SOURCE INFORMATION »
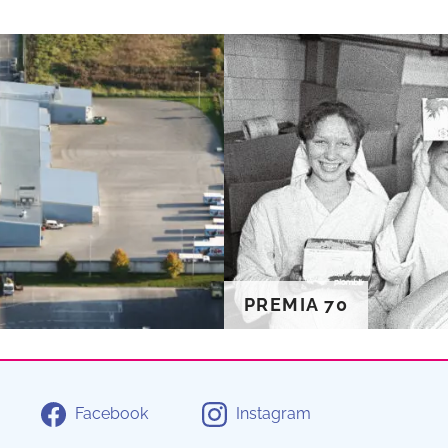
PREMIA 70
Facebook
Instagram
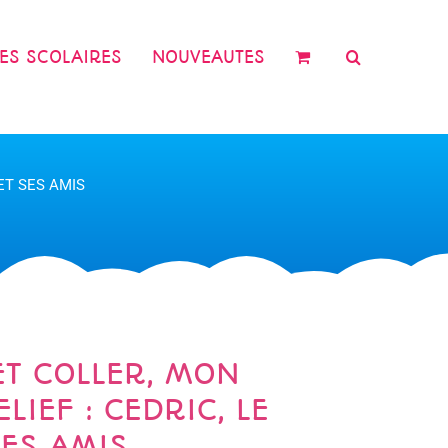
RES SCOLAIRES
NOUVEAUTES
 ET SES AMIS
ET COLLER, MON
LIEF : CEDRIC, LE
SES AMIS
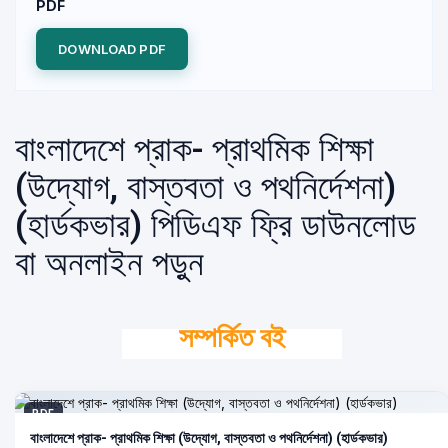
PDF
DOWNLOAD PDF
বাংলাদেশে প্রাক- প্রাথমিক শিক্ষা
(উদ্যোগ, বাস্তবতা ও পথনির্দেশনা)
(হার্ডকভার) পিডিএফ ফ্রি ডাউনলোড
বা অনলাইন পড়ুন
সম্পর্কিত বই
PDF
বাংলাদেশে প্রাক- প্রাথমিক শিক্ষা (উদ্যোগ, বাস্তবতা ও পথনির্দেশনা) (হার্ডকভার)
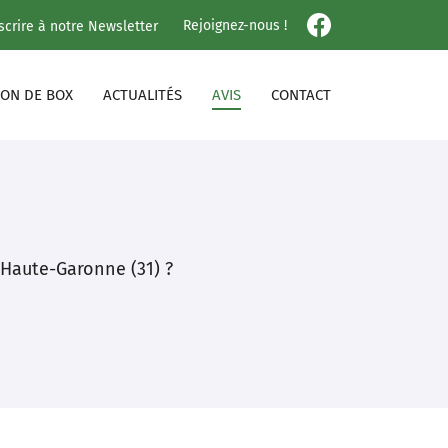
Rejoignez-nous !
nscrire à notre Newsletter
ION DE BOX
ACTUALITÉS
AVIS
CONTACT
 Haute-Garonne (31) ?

---

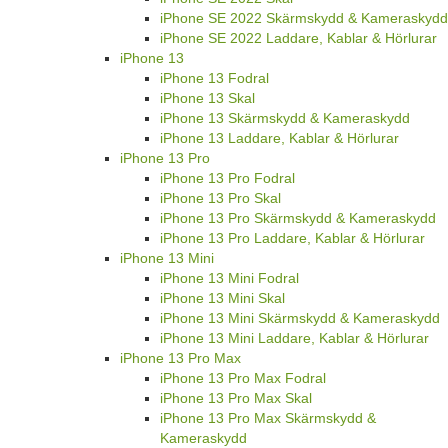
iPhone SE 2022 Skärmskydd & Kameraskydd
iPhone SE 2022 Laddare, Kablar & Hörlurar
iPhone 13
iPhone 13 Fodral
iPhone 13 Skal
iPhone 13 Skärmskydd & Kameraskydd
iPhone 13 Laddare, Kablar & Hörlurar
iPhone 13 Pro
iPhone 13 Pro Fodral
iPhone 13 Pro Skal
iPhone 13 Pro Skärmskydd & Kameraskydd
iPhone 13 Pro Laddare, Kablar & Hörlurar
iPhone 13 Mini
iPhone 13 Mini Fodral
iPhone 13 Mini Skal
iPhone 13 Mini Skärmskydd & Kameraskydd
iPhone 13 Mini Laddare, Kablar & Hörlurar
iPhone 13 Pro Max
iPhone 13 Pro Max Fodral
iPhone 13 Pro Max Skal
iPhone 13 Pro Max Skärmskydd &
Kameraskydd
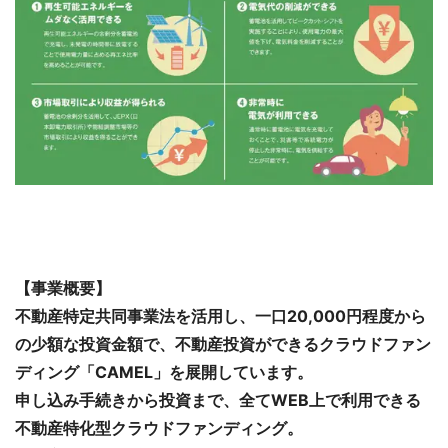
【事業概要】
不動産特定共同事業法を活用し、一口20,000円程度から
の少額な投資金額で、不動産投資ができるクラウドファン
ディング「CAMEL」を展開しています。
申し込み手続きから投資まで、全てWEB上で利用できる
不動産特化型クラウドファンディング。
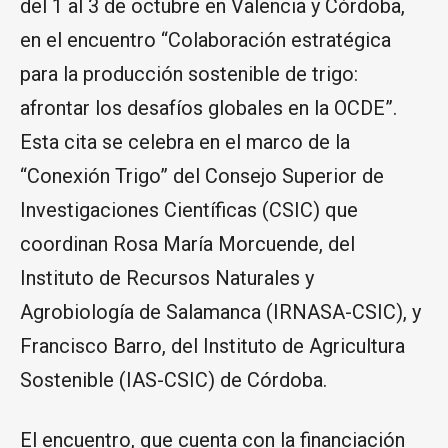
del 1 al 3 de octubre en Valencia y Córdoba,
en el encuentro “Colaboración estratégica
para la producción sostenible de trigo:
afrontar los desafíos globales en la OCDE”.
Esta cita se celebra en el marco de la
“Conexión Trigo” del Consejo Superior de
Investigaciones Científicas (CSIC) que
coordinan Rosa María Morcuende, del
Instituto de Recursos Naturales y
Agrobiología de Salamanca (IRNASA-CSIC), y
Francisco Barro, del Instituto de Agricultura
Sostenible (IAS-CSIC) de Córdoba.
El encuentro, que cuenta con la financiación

--

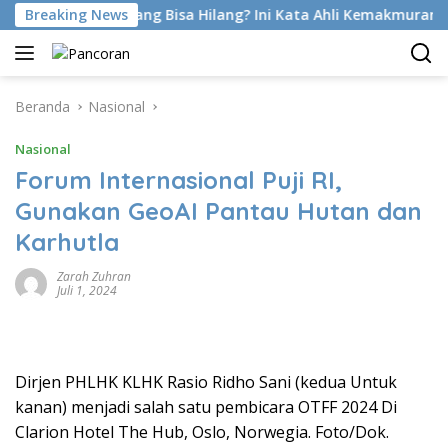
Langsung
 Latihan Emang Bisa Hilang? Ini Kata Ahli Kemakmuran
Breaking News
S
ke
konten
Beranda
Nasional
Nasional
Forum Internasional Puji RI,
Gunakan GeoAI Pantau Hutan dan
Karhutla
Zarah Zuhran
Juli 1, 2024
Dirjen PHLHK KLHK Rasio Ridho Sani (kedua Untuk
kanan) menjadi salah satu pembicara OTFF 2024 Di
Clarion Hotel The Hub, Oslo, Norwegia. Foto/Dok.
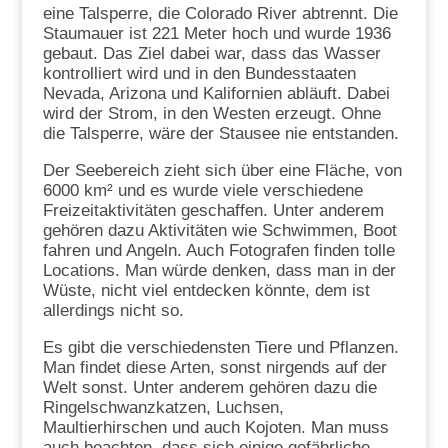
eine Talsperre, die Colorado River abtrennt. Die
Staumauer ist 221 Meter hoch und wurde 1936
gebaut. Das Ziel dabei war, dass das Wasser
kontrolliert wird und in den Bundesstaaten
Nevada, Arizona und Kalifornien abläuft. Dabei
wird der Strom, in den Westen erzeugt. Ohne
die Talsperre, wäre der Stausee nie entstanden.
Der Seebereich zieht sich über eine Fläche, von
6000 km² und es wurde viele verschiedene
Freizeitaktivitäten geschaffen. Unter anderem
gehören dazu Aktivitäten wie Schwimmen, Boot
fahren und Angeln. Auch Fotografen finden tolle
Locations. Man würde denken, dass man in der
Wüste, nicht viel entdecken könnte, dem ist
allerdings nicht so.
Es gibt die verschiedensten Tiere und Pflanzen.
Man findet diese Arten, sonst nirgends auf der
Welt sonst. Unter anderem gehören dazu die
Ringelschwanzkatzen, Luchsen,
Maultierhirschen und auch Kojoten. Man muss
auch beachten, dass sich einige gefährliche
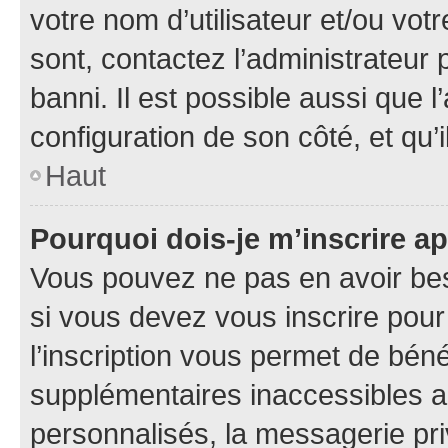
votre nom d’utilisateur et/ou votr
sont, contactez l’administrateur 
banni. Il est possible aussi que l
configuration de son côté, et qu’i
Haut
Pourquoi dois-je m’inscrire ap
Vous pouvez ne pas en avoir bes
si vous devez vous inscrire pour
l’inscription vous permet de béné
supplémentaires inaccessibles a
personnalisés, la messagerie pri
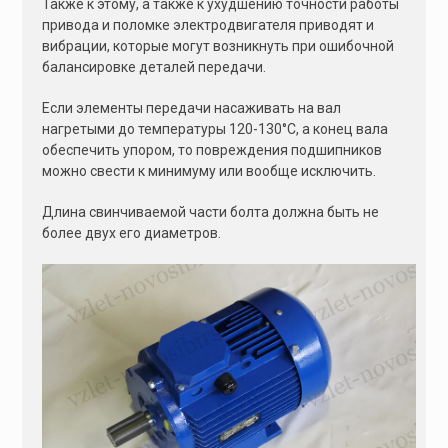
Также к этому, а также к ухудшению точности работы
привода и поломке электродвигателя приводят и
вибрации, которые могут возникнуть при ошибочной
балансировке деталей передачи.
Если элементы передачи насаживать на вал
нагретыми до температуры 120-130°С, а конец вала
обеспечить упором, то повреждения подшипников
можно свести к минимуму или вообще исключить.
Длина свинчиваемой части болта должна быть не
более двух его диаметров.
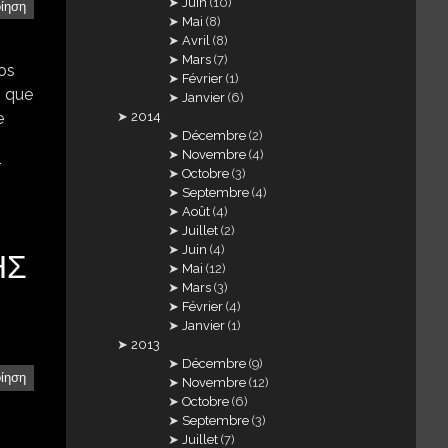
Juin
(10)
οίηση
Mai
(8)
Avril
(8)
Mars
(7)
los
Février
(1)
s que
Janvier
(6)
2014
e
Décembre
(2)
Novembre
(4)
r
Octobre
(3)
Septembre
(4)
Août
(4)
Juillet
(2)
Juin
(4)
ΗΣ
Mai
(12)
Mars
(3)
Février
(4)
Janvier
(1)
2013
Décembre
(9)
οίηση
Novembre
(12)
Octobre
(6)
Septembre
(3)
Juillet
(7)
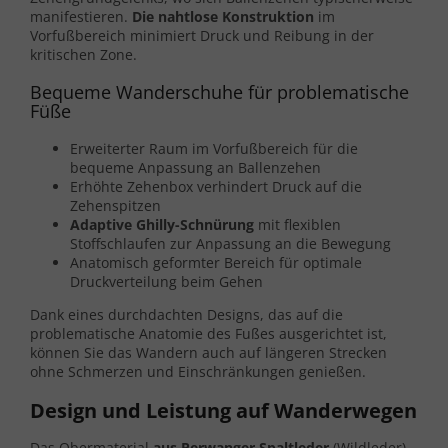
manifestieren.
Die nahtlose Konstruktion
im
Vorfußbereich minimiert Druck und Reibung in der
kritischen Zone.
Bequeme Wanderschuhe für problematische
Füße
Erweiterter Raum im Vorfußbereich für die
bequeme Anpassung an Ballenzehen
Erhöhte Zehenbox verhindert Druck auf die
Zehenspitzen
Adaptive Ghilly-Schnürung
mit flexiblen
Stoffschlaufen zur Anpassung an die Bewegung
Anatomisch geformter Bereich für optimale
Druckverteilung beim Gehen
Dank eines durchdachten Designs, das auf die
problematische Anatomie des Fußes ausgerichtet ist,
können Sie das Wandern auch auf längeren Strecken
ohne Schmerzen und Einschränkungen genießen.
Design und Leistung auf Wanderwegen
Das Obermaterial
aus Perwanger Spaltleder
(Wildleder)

WORK INSTRUCTION » The word "Skal": say how many lines of the records hold it, and give nothing but the number.

PROBLEM SOLUTION » 4